The task.
Provide again, from the entries below, every line from the one containing "Nieuwsbrieven" through the one containing "alle rechten voorbehouden", exactly as written, and no other line.

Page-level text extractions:
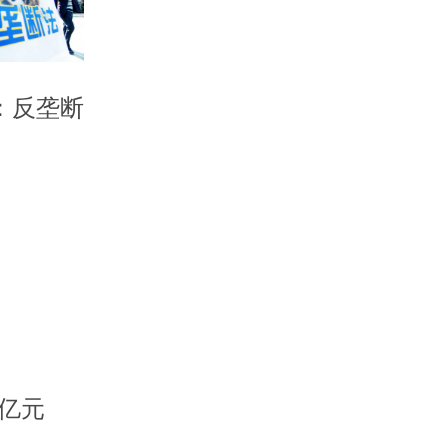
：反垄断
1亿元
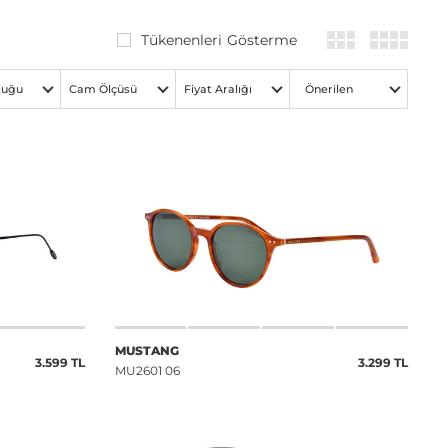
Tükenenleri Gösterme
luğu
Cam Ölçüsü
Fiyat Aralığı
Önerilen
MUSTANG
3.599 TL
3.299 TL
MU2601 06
==
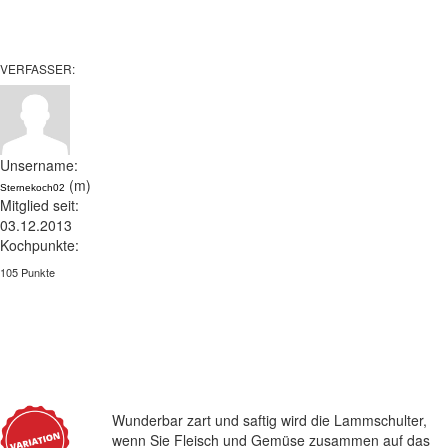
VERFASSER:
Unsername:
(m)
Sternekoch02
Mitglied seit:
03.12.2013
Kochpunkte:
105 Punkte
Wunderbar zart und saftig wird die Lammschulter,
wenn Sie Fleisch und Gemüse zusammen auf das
--
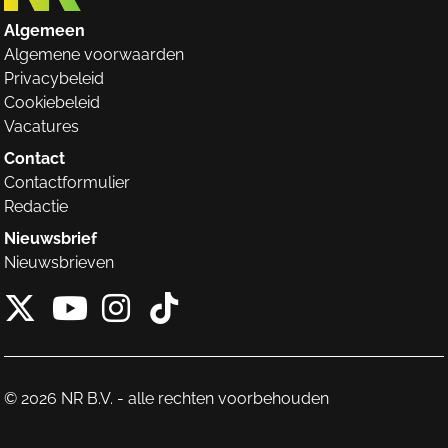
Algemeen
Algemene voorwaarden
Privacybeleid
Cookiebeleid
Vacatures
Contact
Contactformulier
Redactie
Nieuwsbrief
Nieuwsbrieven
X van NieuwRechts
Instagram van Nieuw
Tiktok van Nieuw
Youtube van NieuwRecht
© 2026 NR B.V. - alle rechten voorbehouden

Response below.
Nieuwsbrieven
X van NieuwRechts
Instagram van Nieuw
Tiktok van Nieuw
Youtube van NieuwRecht
© 2026 NR B.V. - alle rechten voorbehouden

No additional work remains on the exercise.